I got several new colo varieties last spring and were of course quite small. They did pretty well till fall and I repotted them into 2 gal containers with the intention of keeping them going under lights as I wasn't sure they had made enough growth to let them go dormant as I do my big mature plants.
Well, they've slowly dwindled and are now either dead or dormant (one lonly leaf on an Elena)and I'm wondering my best strategy:
1. Just put the pots in the cooler area of my old basement
2. Bring them up into a window and keep them moist in hopes they'll wake up vs survive

Appreciate your experienced input.
Will

Comments (5)

  • grabmebymyhandle
    11 years ago

    heat is what you need, not water, watering dormant plants is a death sentence, get a heating pad for em or build a tent and heat it to 90-100. dont let em get too dry but certainly not wet either.

  • eclayne
    11 years ago

    I agree with grab, again.

    One mistake I've made is potting into too large a pot where the soil stays too wet.

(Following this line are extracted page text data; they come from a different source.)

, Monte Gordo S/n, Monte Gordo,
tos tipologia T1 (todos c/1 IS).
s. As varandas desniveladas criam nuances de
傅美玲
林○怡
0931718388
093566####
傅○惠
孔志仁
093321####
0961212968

Some grow roots so fast it doesn't matter, others are much slower.

  • grabmebymyhandle
    11 years ago

    yea colocasia are funny i under pot most all my alcasias for winter, a few stay in their big pots and alot get poped outta the ground and stored dry, as long as i dont overwater them they do just fine...

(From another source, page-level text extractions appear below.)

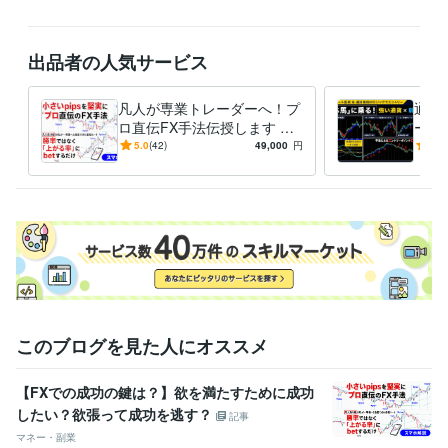
出品者の人気サービス
凡人が専業トレーダーへ！プ
通貨
ロ直伝FX手法伝授します 小p
ード
ipsを堅実に！凡人の私が負
安心
5.0
(42)
49,000
円
5.0
け組～激変した道★スマホ解
プラ
説
でき
このブログを見た人にオススメ
【FXでの成功の鍵は？】欲を満たすために成功
したい？欲張って成功を逃す？
記事
マネー・副業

    colocasia rot, and dry rot under seemingly the same conditions, underpotting helps less with them, they just do all manner of strange things in winter, more tolerant of adverse conditions, yet more likly to succumb to them as well. Luckily most colo's vegativly reproduce like crazy so i just buy em early in summer and plant outside, by the time i dig em in the fall i have enough to kill a few over the winter... no ideal but it works...I prefer to keep them going in winter, if only a leaf atleast i can monitor health better...

  • aachenelf z5 Mpls
    11 years ago

    I noticed you're in MN too which is where I am. Yes, this is the season to start these things going again. I just started this week.

    Every fall I haul all my big pots into a sunny yet unheated cold room. That's where my colocasia spend the winter. They look like absolute crap right now, but that's normal. In my cold conditions I've found the drier I keep them the better, but it's still kind of a balancing act between too dry and too wet. This winter seems to have gone well.

    I would suggest dumping out the pots and sifting through to see what is living material and what is definitely dead. Anything still hard or at least partially hard has possibilities. Then repot the living stuff into as small of pots as possible using barely moist potting medium. Be careful of overwatering at this point. Heat is the most important thing you can do for them right now to get them growing. Once growing, more water. I start 60-70 new plants each winter. Here's a photo of some I repotted just a couple of days ago. Again, they still look like crap, but these will do just fine by summer.

    Kevin

    {{gwi:381386}}

  • grabmebymyhandle
    11 years ago

    I would say fine...you will have monsters by july!

    i got mine going about a month ago, its time to bump em all up to 1 gallons of better...

    I want monsters in may!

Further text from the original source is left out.